Dopo la vittoria per 2-0 contro la Sampdoria, comunque, Gian Piero Gasperini è stato categorico: «Lo scudetto è della Juve, qualsiasi risultato accada sabato». Parlando degli obiettivi della sua squadra è però rimasto ambizioso, dichiarando di puntare al secondo posto, un traguardo impensabile fino a poco tempo fa: «La matematica certezza di essere nella zona Champions è il primo grandissimo obiettivo, dopo cercheremo se possibile di arrivare davanti all’Inter e alla Lazio, visto che il distacco adesso è veramente minimo».

 

Un primo passo è già stato fatto. Dopo il pareggio dell’Inter a Verona la squadra di Gasperini è salita al terzo posto, a due punti dalla Lazio. La partita con la Samp ha oltretutto restituito all’Atalanta il tridente formato da Gómez, Ilicic e Zapata, in campo insieme per la prima volta dalla ripresa del campionato. A dare la vittoria sono stati comunque due calci d’angolo battuti da Malinovskyi, subentrato a Ilicic a venti minuti dalla fine. Con il primo il trequartista ucraino ha servito l’assist per il gol di testa di Tolói, nel secondo la palla è finita fuori area sui piedi di Muriel, che ha segnato calciando a incrociare alla sua sinistra. È stato il decimo gol da subentrato per Muriel, che nonostante abbia giocato poco più di 1000 minuti è il miglior marcatore della squadra con 17 gol. La sua media gol (1,4 per 90 minuti) è in assoluto la migliore del campionato tra i giocatori con almeno 1000 minuti in campo.

 

La Samp era l’unica squadra a cui l’Atalanta non aveva ancora segnato e Gasperini la temeva: «Era una partita difficilissima, la Sampdoria è una squadra molto difficile da affrontare. È venuta qui chiusissima, con dei giocatori molto fisici e pronti a ripartire». Poi ha aggiunto una considerazione che sottolinea un aspetto spesso trascurato del gioco dell’Atalanta, forse il più riconoscibile e originale del campionato, ma capace allo stesso tempo di trovare sempre nuovi accorgimenti per adattarsi agli avversari: «Questo tipo di partite corri il rischio di giocarle un po’ col fioretto e, quindi, di favorire una squadra che poteva vincere molti contrasti e ripartire. Invece anche noi ci siamo adattati al loro gioco, l’abbiamo fatto con forza e intensità e nel secondo tempo siamo venuti fuori molto bene».

 

Forse proprio immaginando la strategia difensiva della Samp, Gasperini ha abbassato i centrocampisti centrali (Pasalic e Freuler) sulla linea difensiva durante la prima costruzione, negli spazi liberati dai movimenti ad allargarsi dei difensori centrali di fascia (Tolói a destra e Djimsiti a sinistra).
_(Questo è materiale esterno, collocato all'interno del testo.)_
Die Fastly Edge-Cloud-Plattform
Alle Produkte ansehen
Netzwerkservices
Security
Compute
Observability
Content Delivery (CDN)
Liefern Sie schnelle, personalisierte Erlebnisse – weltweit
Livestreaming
Probabilmente era un modo per attirare il pressing della Samp e allungarne lo schieramento, chiamando l’uscita in avanti delle coppie formate dalle mezzali (che si alzavano su Freuler e Pasalic) e dagli esterni (che invece pressavano Tolói e Djimsiti). La risalita del campo era poi più diretta del solito: una volta attirate in avanti le prime linee della Samp, l’Atalanta faceva spesso uscire la palla con lanci verso Zapata.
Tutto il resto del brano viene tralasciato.